Cloud provider account-level gating is a real production concern, not an edge case

Twelve-plus hours of Bedrock being unavailable due to a payment-instrument verification issue, on an account with a genuinely valid payment method, is the kind of failure that doesn't show up in a model's own documentation — it's an artefact of how a specific cloud provider gates access at the account level. Building real resilience meant treating "the AWS account itself might not cooperate" as a first-class failure mode, not just "the model might be down."

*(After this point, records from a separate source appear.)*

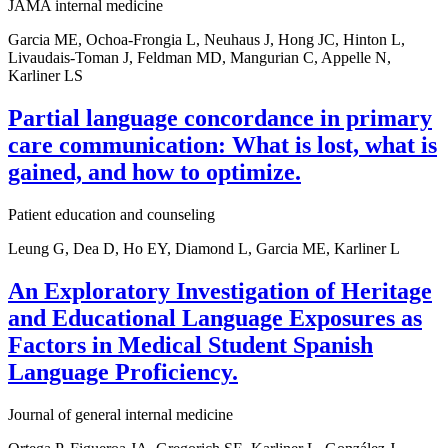
JAMA internal medicine
Garcia ME, Ochoa-Frongia L, Neuhaus J, Hong JC, Hinton L,
Livaudais-Toman J, Feldman MD, Mangurian C, Appelle N,
Karliner LS
Partial language concordance in primary
care communication: What is lost, what is
gained, and how to optimize.
Patient education and counseling
Leung G, Dea D, Ho EY, Diamond L, Garcia ME, Karliner L
An Exploratory Investigation of Heritage
and Educational Language Exposures as
Factors in Medical Student Spanish
Language Proficiency.
Journal of general internal medicine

Each LLM provider's failure mode is different, and silent failures are the expensive ones

One fallback provider's client code originally assumed every response contained a choices key, and threw an unhelpful KeyError when a rate-limited response didn't — completely obscuring the actual cause until the response shape was inspected directly. The fix, checking the response shape explicitly and surfacing the provider's real error text, is a small code change that materially shortened every subsequent debugging session involving that provider.

What would be redesigned

The intent-detection step that scopes semantic search to a specific service (IAM, cost, etc.) is currently simple keyword matching written directly into the chat handler. A cleaner design would separate intent classification into its own testable component with its own test cases, rather than inline logic that's easy to silently break while changing something else in the same function.